"La imagen tradicional del artista -todavía
tiene alguna validez en la imaginación burguesa- parece
moldearse en el bohemio de una descuidada que vive en bohardillas
o cuevas, en altillos o en sótanos de inquilinatos y que,
entre ocultaciones menos publicitables (como pintar o escribir
o cantar) dedica su tiempo al amor, a la bebida, al insulto. Bohemios
de Murger o de Pucini, existencialistas de Saint-Germain des Prés
o de Chelsea o (apenas) de Las Telitas, los artistas parecen seres
que viven al margen de las convenciones normales y cuya aventura
vital es más interesante que su arte.
No importa que en la nueva versión de La Vie de Bohème
Mimi Pinson llegue fatigada por la velocidad de su Jaguar al apartamento
que algún millonario del petróleo le costea, en
el Bois de Boulogne; no importa que hoy la bohemia se radique
más en Saint-Tropez y entre las stars del cine internacional
que entre los ignorados genios de la rive gauche; no importa
que Bernard Buffet y Françoise Sagan y Brigitte Bardot
sean sus dioses (por ahora). Para la orientalidad burguesa la
verdadera vida de bohemia se caracteriza por ser eso: vida antes
que otra cosa. Pero el arte no es vida. O no es sólo vida.
UNA DISCIPLINA, UNA TÉCNICA
La verdadera vida de bohemia no es la fea cantante italo-griega
despertándose un día de golpe como la deslumbrante
Maria Callas; la verdadera vida de bohemia no es Colin Wilson
saltando de los bosques de Hampstead Heath (donde dormía
en una bolsa de tela) a los moderados lujos de un apartamento
en Chelsea; la verdadera vida de bohemia no es el parricida David
Viñas recibiendo el premio de la Editorial Guillermo Kratt.

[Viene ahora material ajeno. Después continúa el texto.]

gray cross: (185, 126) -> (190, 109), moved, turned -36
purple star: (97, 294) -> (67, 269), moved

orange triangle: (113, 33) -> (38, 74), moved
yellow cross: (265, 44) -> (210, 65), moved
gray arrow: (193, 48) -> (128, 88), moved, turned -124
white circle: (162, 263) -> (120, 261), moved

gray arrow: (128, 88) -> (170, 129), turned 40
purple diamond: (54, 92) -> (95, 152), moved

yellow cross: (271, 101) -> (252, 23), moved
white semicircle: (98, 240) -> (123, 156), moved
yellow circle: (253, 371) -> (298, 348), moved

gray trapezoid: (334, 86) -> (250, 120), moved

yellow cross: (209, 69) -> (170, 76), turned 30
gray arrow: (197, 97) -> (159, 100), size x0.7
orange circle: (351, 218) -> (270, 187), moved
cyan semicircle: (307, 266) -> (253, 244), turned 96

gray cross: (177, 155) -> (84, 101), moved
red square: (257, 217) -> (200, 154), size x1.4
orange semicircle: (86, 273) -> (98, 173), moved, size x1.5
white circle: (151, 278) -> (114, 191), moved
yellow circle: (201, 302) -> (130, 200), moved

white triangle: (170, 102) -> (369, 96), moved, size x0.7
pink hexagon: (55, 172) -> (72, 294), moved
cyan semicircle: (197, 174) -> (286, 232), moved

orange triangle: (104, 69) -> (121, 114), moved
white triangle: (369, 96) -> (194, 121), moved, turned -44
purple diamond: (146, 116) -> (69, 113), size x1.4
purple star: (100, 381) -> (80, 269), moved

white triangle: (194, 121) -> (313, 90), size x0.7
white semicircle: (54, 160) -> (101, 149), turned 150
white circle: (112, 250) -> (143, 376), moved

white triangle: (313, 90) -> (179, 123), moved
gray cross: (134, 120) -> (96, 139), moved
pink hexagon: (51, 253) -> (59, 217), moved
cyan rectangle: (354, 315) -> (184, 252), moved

O para decirlo con una imagen más conocida: No es el momento
en la carrera de la Cenicienta en que el Príncipe Azul
recoge el zapatito en la sala de baile. La verdadera vida de bohemia
son los días y las noches en que la Cenicienta lavó
los platos y fregó los pies y vistió a las hermanastras.

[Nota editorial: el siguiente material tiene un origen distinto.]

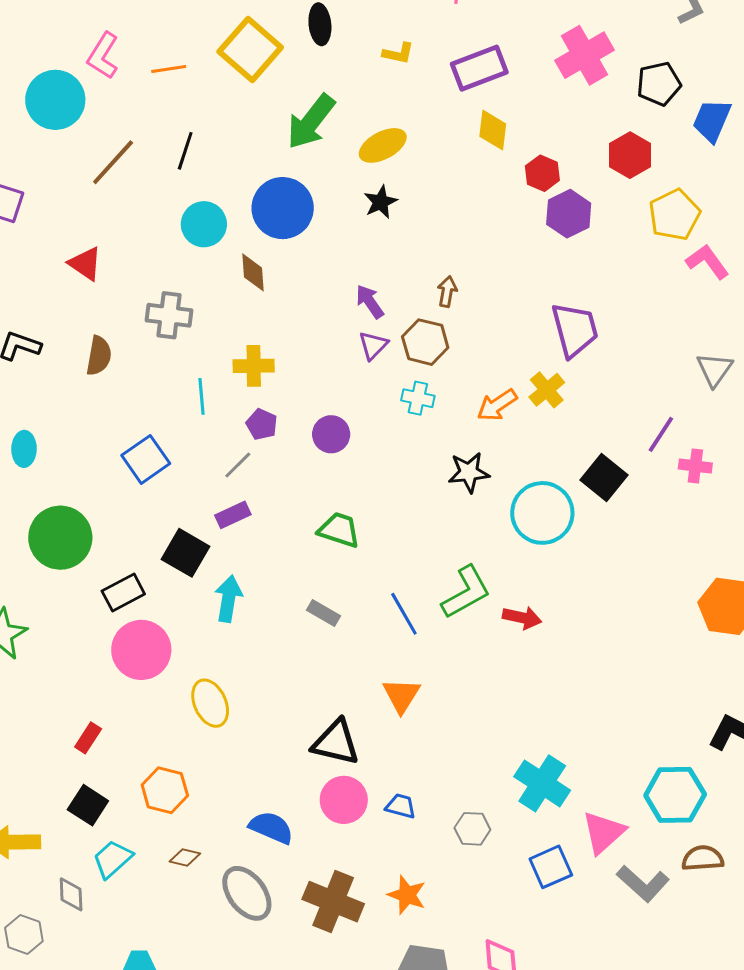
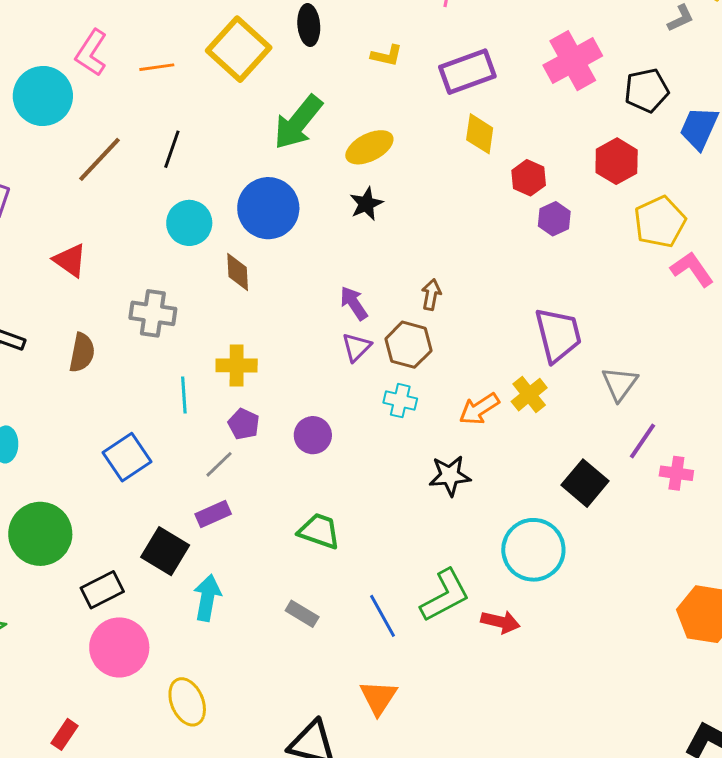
purple hexagon: (569, 214) -> (554, 219), size x0.7
gray triangle: (715, 370) -> (620, 384), moved
cyan circle: (542, 513) -> (533, 550), moved

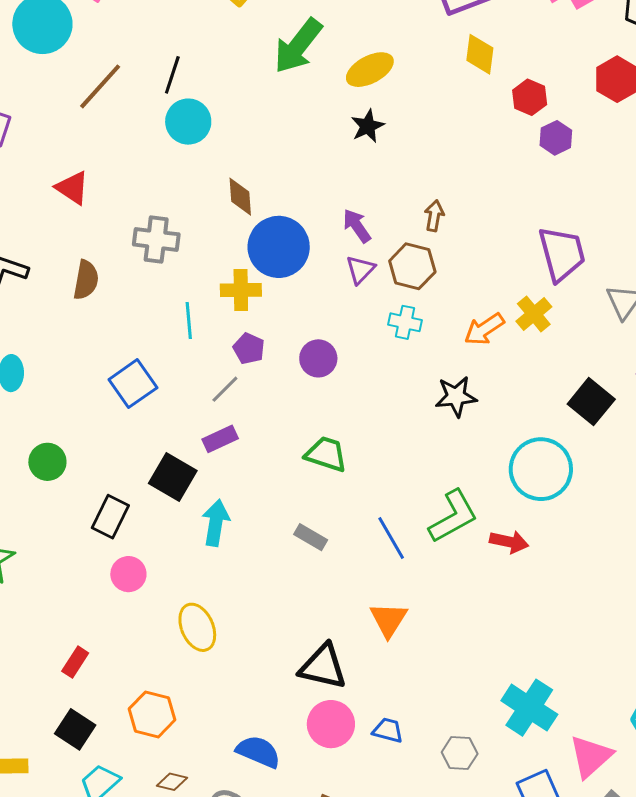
blue circle: (268, 208) -> (279, 247), moved
cyan circle: (189, 223) -> (188, 122), moved
green circle: (40, 534) -> (47, 462), size x0.6
black rectangle: (102, 590) -> (110, 517), turned -36
pink circle: (119, 647) -> (128, 574), size x0.6

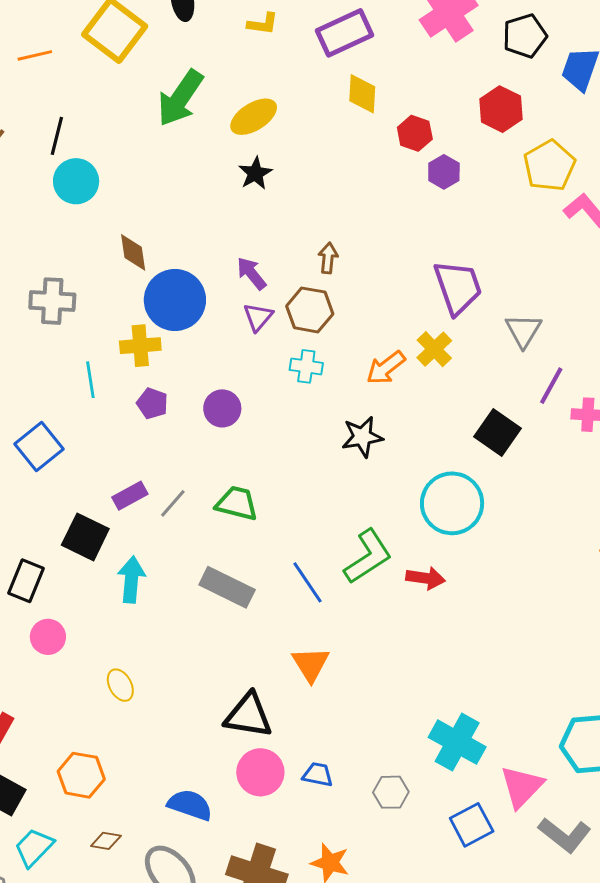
gray line: (225, 389) -> (173, 503), moved
gray rectangle: (311, 537) -> (227, 587), size x1.6
yellow ellipse: (197, 627) -> (120, 685), size x0.7

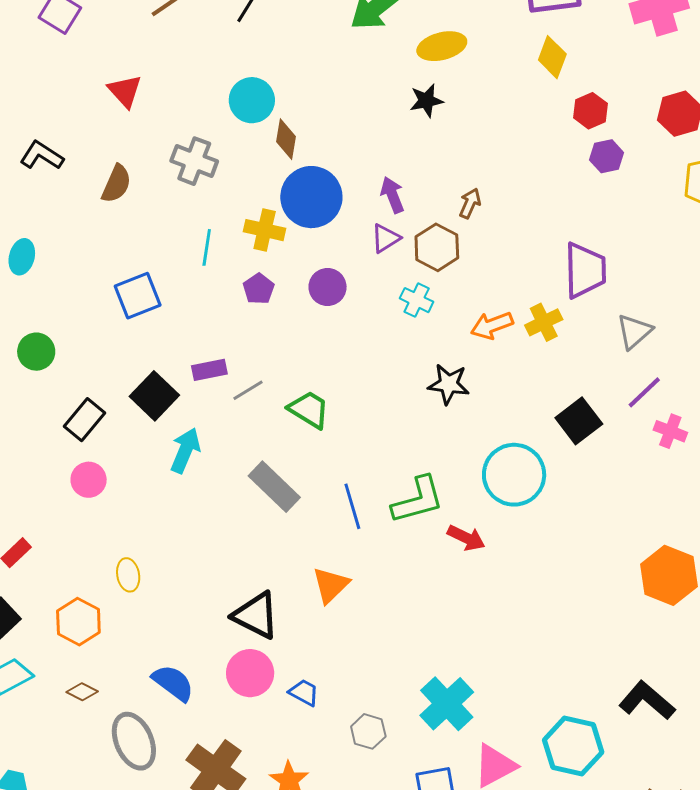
cyan circle: (76, 181) -> (252, 100), moved
purple circle: (222, 408) -> (328, 287), moved
yellow ellipse: (120, 685) -> (128, 575), moved

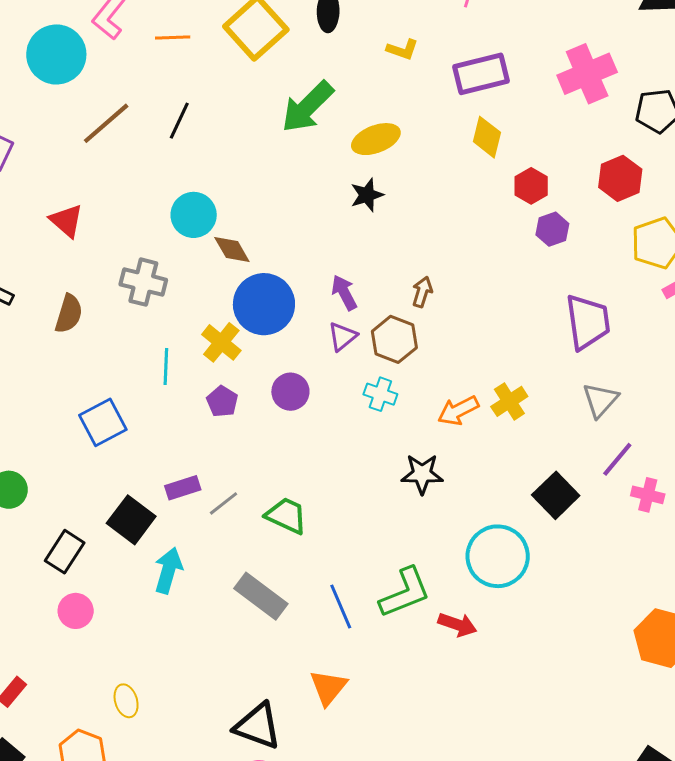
brown diamond: (286, 139) -> (232, 250), turned -33
yellow cross: (265, 230) -> (221, 342), turned 33
purple trapezoid: (585, 270) -> (588, 322), moved

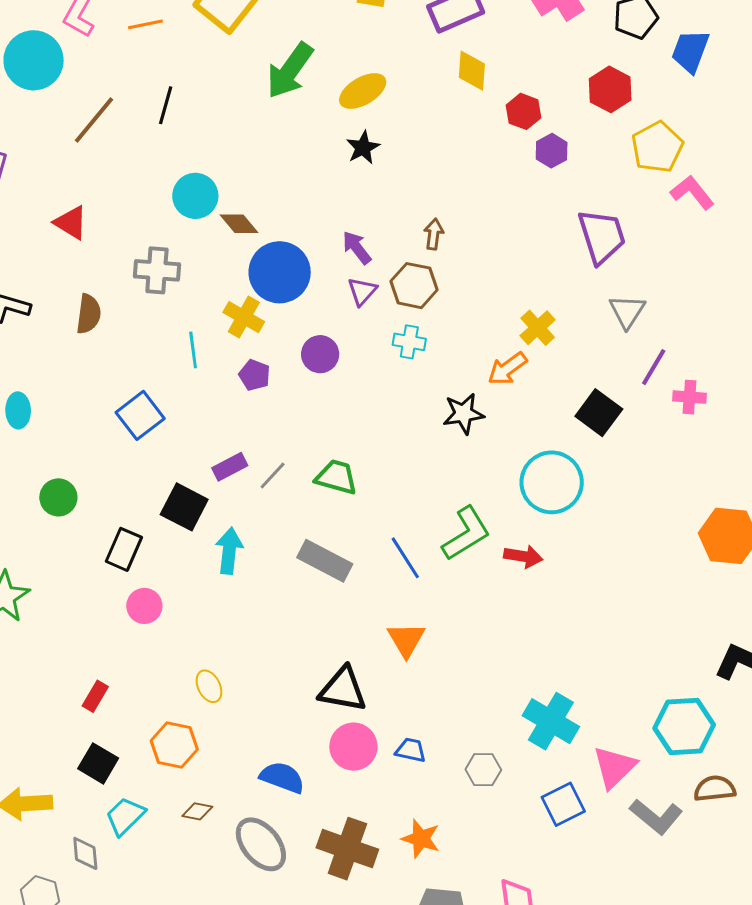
orange arrow: (458, 411) -> (507, 369), moved

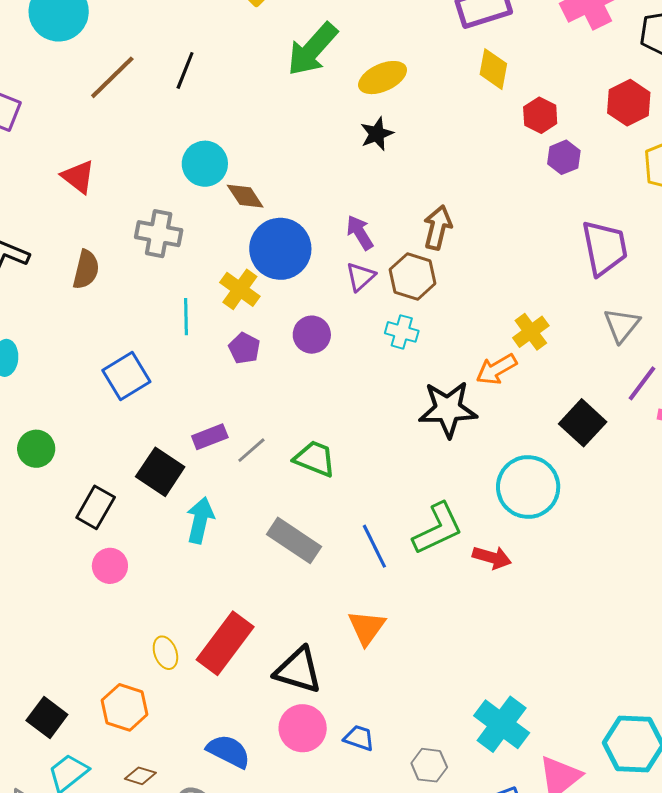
brown arrow: (434, 234) -> (438, 227), size x1.4
black star: (463, 414) -> (448, 409), size x1.4
red rectangle: (95, 696) -> (225, 643), moved, size x2.0

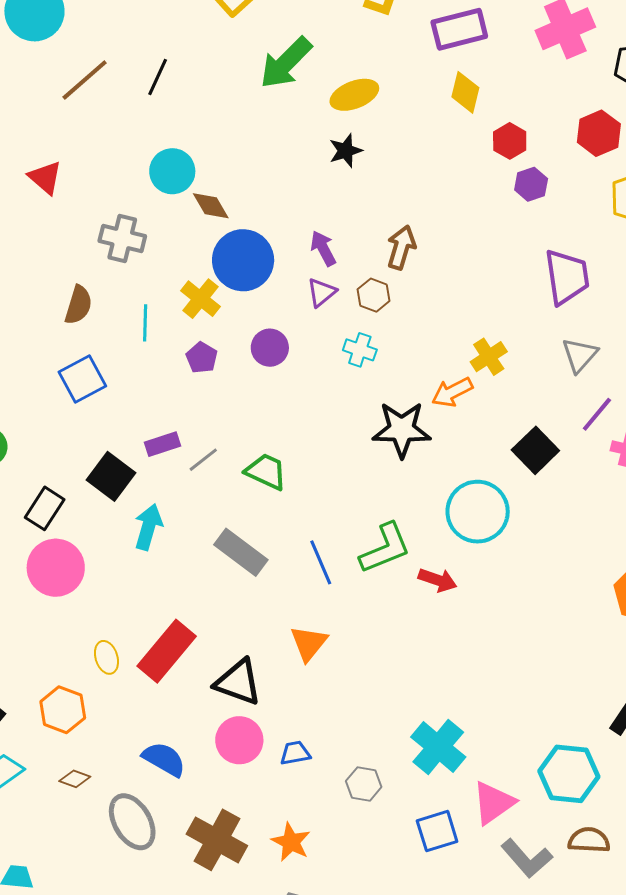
brown semicircle: (86, 270) -> (78, 305), moved
brown hexagon: (413, 276) -> (374, 295), size x0.7
pink circle: (110, 566) -> (56, 568), size x1.6
blue trapezoid: (359, 738) -> (295, 753), turned -32

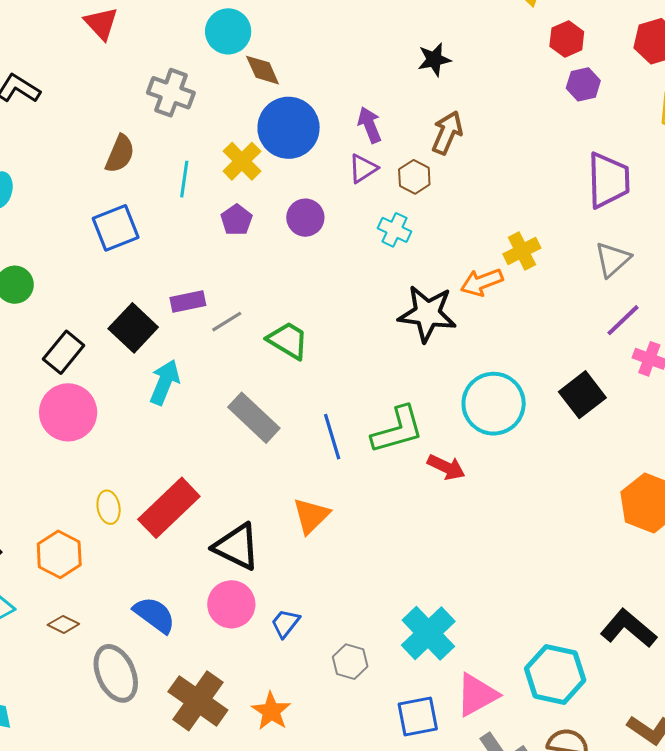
black star: (346, 151) -> (434, 59), moved
black square: (535, 450) -> (582, 395), moved
blue trapezoid: (295, 753) -> (285, 623), turned -48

Los días y noches que luchó la Callas por LA CALLAS,
los miles de volúmenes que digirió (o trató
de digerir) Colin Wilson en la quieta solemnidad del British Museum;
las montañas de borradores y novelas desechadas que Viñas
consumió antes de llegar al premio. Es decir: la sangre,
sudor y lágrimas que están en la base del arte,
de todo arte, incluso de aquel que parece más espontáneo
y milagroso, más dado por divino don.
Si lo que el artista ofrece es únicamente la sensación
de un instante, la pasajera intuición de una sensibilidad
despierta, si no ofrece más que eso, el artista será
devorado por el momento, por ese mismo tiempo que ha contribuido
a excitar por algunos segundos. El arte no es el resultado de
las horas culminantes y cinematográficas de la vida del
artista, sino de esas otras horas muertas en que el duro y lento
aprendizaje de una técnica, la creación de una disciplina
interior sobre las penas y alegrías de experiencia, arrojan
un resultado distinto y único, una expresión (palabra
en el papel, o pintura en la tela o notas sobre un pentagrama)

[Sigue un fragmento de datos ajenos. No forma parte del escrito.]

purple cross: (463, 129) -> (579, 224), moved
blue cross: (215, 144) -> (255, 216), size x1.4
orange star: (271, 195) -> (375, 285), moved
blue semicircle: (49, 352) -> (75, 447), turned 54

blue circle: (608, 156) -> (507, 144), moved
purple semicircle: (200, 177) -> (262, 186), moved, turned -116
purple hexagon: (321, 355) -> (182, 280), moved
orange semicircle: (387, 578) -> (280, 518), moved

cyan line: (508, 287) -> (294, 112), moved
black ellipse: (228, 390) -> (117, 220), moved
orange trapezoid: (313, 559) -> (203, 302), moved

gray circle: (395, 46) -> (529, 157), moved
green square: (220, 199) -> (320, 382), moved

que antes no existía y que sólo existe porque un
hombre supo despojarse de lo adventicio en sí mismo, supo
resistir a las tentaciones de su propia facilidad, supo luchar
y vencerse.
Su vida anecdótica, lo único que interesa a la
gran prensa de escándalo que trafica con los amoríos
de los artistas, con sus irregularidades, con sus epidermis; la
circunstancia occidental en que esa creación suele realizarse,
es en definitiva la falsa vida de bohemia, la que pueden compartir
también los demás, aquellos que no aguantarían
la árida disciplina de estudio y renunciamiento, la incesante
búsqueda de la perfección personal, que todo esfuerzo
artístico pone. Aquí, en este reducto nada amoroso,
está la verdadera vida de bohemia.
Todo esto para decir que lo que importa en la carrera de Raquel
Satre (o Ana Raquel Satre como la llaman aquí en Europa)
no es la aparición fulminante en el concierto de Voces
del Mañana en el Wigmore Hall de Londres en enero de 1957,
ni de su sostenido éxito en Aix-en-Provence y en Viena,
en Bruselas y en Wexford, en Carcasonne y todas partes en donde
ha cantado; lo que realmente e importa es que Ana Raquel Satre
es una de las artistas más dedicadas y auténticas
con que cuenta actualmente el mundo musical, un artista para la
que el milagro de la súbita revelación no es sino
el resultado de años y años de la labor interior,
de empecinada busca.
Aunque esto de los años deba entenderse más en
profundidad que en extensión. Porque lo primero que impresiona
al espectador (no cabe hablar sólo de oyente) es la apostura
deslumbrante de esta soprano uruguaya. Y hasta los críticos
más recalcitrantes no pueden dejar de pagar tributo a esa
apariencia que uno de ellos ha calificado recientemente de regia.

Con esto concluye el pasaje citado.